Task to complete: The data beneath this task is to be duplicated exactly, in its entirety.

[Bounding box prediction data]
:::::

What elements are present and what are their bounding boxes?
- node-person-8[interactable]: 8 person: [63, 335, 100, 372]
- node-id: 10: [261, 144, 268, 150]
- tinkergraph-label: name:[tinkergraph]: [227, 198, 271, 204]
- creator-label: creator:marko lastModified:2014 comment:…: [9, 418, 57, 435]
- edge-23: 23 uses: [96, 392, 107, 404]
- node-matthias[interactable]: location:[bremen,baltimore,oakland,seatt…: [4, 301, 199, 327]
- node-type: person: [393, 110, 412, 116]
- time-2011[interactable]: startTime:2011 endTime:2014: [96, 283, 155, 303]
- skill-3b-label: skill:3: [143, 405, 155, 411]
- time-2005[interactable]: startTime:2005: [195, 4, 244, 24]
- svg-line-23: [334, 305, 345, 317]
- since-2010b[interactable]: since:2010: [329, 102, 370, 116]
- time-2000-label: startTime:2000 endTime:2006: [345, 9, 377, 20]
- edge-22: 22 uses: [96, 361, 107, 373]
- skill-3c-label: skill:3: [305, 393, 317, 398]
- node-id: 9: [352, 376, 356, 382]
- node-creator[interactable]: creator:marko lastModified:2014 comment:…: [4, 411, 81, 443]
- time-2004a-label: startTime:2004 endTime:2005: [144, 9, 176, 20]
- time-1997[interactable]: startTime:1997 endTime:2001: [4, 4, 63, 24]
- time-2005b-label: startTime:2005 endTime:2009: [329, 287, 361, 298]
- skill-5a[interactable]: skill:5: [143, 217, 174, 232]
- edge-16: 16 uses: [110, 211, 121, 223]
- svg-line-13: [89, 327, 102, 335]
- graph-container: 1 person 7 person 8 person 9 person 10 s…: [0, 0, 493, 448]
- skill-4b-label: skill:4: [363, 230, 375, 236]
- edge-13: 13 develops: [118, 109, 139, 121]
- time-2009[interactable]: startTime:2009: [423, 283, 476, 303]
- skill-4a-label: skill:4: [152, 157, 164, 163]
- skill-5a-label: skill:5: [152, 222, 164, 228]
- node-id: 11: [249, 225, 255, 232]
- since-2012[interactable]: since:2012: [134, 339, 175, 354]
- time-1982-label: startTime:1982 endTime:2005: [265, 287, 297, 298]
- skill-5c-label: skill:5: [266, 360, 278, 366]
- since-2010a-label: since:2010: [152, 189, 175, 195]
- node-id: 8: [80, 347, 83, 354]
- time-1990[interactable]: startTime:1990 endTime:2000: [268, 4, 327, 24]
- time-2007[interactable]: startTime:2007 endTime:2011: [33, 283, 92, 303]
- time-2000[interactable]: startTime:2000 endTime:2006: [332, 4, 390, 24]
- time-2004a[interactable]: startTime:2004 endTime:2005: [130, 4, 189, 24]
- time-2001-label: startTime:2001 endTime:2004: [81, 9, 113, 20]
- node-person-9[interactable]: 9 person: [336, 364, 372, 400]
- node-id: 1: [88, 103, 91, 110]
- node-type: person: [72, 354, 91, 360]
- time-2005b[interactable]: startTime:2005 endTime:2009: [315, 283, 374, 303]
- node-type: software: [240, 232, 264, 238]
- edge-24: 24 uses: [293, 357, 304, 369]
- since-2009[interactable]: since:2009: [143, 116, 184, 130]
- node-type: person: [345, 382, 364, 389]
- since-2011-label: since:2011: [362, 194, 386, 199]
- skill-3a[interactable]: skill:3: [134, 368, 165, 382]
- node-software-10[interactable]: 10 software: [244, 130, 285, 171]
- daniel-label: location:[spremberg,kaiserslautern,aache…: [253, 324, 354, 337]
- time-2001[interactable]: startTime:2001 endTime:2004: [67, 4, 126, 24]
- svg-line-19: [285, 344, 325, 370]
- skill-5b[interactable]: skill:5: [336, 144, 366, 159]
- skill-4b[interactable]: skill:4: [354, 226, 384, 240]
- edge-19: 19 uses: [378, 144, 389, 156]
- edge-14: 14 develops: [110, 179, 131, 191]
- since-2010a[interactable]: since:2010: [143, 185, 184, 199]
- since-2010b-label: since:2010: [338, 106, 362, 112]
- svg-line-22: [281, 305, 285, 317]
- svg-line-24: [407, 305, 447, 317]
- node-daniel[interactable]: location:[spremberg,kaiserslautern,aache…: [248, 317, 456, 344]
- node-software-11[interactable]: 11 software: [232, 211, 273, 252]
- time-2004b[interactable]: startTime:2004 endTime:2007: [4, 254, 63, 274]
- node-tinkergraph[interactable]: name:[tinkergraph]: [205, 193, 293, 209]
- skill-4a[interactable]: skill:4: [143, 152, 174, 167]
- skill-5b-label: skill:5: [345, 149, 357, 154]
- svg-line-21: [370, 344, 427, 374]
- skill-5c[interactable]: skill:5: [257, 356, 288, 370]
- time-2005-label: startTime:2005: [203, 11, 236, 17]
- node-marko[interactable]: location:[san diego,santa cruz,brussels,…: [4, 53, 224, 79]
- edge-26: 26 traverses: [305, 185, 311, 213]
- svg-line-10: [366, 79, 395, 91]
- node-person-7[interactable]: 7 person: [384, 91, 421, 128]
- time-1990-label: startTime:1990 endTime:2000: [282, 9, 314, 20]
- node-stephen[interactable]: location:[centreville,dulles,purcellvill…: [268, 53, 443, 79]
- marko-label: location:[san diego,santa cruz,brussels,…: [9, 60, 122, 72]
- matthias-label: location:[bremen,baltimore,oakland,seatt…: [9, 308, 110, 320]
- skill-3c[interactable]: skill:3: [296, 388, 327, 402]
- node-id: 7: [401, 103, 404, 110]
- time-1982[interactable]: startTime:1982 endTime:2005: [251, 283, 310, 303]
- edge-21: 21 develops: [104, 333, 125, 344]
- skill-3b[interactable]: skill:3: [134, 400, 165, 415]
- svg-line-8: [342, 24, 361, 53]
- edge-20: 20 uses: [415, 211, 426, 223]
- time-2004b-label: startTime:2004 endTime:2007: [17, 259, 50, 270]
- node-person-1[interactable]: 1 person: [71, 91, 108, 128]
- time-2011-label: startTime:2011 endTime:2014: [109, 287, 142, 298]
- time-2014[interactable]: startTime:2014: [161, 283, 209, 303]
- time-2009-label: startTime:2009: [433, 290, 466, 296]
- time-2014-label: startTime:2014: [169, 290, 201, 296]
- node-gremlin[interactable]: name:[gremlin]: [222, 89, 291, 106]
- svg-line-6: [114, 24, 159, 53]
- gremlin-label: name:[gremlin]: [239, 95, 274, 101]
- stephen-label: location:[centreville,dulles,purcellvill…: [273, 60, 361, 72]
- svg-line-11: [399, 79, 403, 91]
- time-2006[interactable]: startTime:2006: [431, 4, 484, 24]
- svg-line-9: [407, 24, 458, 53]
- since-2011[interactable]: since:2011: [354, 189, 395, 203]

:::::

Solution:
What elements are present and what are their bounding boxes?
- node-person-8[interactable]: 8 person: [63, 335, 100, 372]
- node-id: 10: [261, 144, 268, 150]
- tinkergraph-label: name:[tinkergraph]: [227, 198, 271, 204]
- creator-label: creator:marko lastModified:2014 comment:…: [9, 418, 57, 435]
- edge-23: 23 uses: [96, 392, 107, 404]
- node-matthias[interactable]: location:[bremen,baltimore,oakland,seatt…: [4, 301, 199, 327]
- node-type: person: [393, 110, 412, 116]
- time-2011[interactable]: startTime:2011 endTime:2014: [96, 283, 155, 303]
- skill-3b-label: skill:3: [143, 405, 155, 411]
- time-2005[interactable]: startTime:2005: [195, 4, 244, 24]
- svg-line-23: [334, 305, 345, 317]
- since-2010b[interactable]: since:2010: [329, 102, 370, 116]
- time-2000-label: startTime:2000 endTime:2006: [345, 9, 377, 20]
- edge-22: 22 uses: [96, 361, 107, 373]
- skill-3c-label: skill:3: [305, 393, 317, 398]
- node-id: 9: [352, 376, 356, 382]
- node-creator[interactable]: creator:marko lastModified:2014 comment:…: [4, 411, 81, 443]
- time-2004a-label: startTime:2004 endTime:2005: [144, 9, 176, 20]
- time-1997[interactable]: startTime:1997 endTime:2001: [4, 4, 63, 24]
- time-2005b-label: startTime:2005 endTime:2009: [329, 287, 361, 298]
- skill-5a[interactable]: skill:5: [143, 217, 174, 232]
- edge-16: 16 uses: [110, 211, 121, 223]
- svg-line-13: [89, 327, 102, 335]
- graph-container: 1 person 7 person 8 person 9 person 10 s…: [0, 0, 493, 448]
- skill-4b-label: skill:4: [363, 230, 375, 236]
- edge-13: 13 develops: [118, 109, 139, 121]
- time-2009[interactable]: startTime:2009: [423, 283, 476, 303]
- skill-4a-label: skill:4: [152, 157, 164, 163]
- skill-5a-label: skill:5: [152, 222, 164, 228]
- node-id: 11: [249, 225, 255, 232]
- since-2012[interactable]: since:2012: [134, 339, 175, 354]
- time-1982-label: startTime:1982 endTime:2005: [265, 287, 297, 298]
- skill-5c-label: skill:5: [266, 360, 278, 366]
- since-2010a-label: since:2010: [152, 189, 175, 195]
- node-id: 8: [80, 347, 83, 354]
- time-1990[interactable]: startTime:1990 endTime:2000: [268, 4, 327, 24]
- time-2007[interactable]: startTime:2007 endTime:2011: [33, 283, 92, 303]
- time-2000[interactable]: startTime:2000 endTime:2006: [332, 4, 390, 24]
- time-2004a[interactable]: startTime:2004 endTime:2005: [130, 4, 189, 24]
- time-2001-label: startTime:2001 endTime:2004: [81, 9, 113, 20]
- node-person-9[interactable]: 9 person: [336, 364, 372, 400]
- node-id: 1: [88, 103, 91, 110]
- node-type: person: [72, 354, 91, 360]
- time-2005b[interactable]: startTime:2005 endTime:2009: [315, 283, 374, 303]
- node-type: software: [240, 232, 264, 238]
- edge-24: 24 uses: [293, 357, 304, 369]
- since-2009[interactable]: since:2009: [143, 116, 184, 130]
- node-type: person: [345, 382, 364, 389]
- since-2011-label: since:2011: [362, 194, 386, 199]
- skill-3a[interactable]: skill:3: [134, 368, 165, 382]
- node-software-10[interactable]: 10 software: [244, 130, 285, 171]
- daniel-label: location:[spremberg,kaiserslautern,aache…: [253, 324, 354, 337]
- time-2001[interactable]: startTime:2001 endTime:2004: [67, 4, 126, 24]
- svg-line-19: [285, 344, 325, 370]
- skill-5b[interactable]: skill:5: [336, 144, 366, 159]
- skill-4b[interactable]: skill:4: [354, 226, 384, 240]
- edge-19: 19 uses: [378, 144, 389, 156]
- edge-14: 14 develops: [110, 179, 131, 191]
- since-2010a[interactable]: since:2010: [143, 185, 184, 199]
- since-2010b-label: since:2010: [338, 106, 362, 112]
- svg-line-22: [281, 305, 285, 317]
- svg-line-24: [407, 305, 447, 317]
- node-daniel[interactable]: location:[spremberg,kaiserslautern,aache…: [248, 317, 456, 344]
- node-software-11[interactable]: 11 software: [232, 211, 273, 252]
- time-2004b[interactable]: startTime:2004 endTime:2007: [4, 254, 63, 274]
- node-tinkergraph[interactable]: name:[tinkergraph]: [205, 193, 293, 209]
- skill-4a[interactable]: skill:4: [143, 152, 174, 167]
- skill-5b-label: skill:5: [345, 149, 357, 154]
- svg-line-21: [370, 344, 427, 374]
- skill-5c[interactable]: skill:5: [257, 356, 288, 370]
- time-2005-label: startTime:2005: [203, 11, 236, 17]
- node-marko[interactable]: location:[san diego,santa cruz,brussels,…: [4, 53, 224, 79]
- edge-26: 26 traverses: [305, 185, 311, 213]
- svg-line-10: [366, 79, 395, 91]
- node-person-7[interactable]: 7 person: [384, 91, 421, 128]
- time-1990-label: startTime:1990 endTime:2000: [282, 9, 314, 20]
- node-stephen[interactable]: location:[centreville,dulles,purcellvill…: [268, 53, 443, 79]
- marko-label: location:[san diego,santa cruz,brussels,…: [9, 60, 122, 72]
- matthias-label: location:[bremen,baltimore,oakland,seatt…: [9, 308, 110, 320]
- skill-3c[interactable]: skill:3: [296, 388, 327, 402]
- node-id: 7: [401, 103, 404, 110]
- time-1982[interactable]: startTime:1982 endTime:2005: [251, 283, 310, 303]
- edge-21: 21 develops: [104, 333, 125, 344]
- skill-3b[interactable]: skill:3: [134, 400, 165, 415]
- svg-line-8: [342, 24, 361, 53]
- edge-20: 20 uses: [415, 211, 426, 223]
- time-2004b-label: startTime:2004 endTime:2007: [17, 259, 50, 270]
- node-person-1[interactable]: 1 person: [71, 91, 108, 128]
- time-2011-label: startTime:2011 endTime:2014: [109, 287, 142, 298]
- time-2014[interactable]: startTime:2014: [161, 283, 209, 303]
- time-2009-label: startTime:2009: [433, 290, 466, 296]
- time-2014-label: startTime:2014: [169, 290, 201, 296]
- node-gremlin[interactable]: name:[gremlin]: [222, 89, 291, 106]
- svg-line-6: [114, 24, 159, 53]
- gremlin-label: name:[gremlin]: [239, 95, 274, 101]
- stephen-label: location:[centreville,dulles,purcellvill…: [273, 60, 361, 72]
- svg-line-11: [399, 79, 403, 91]
- time-2006[interactable]: startTime:2006: [431, 4, 484, 24]
- svg-line-9: [407, 24, 458, 53]
- since-2011[interactable]: since:2011: [354, 189, 395, 203]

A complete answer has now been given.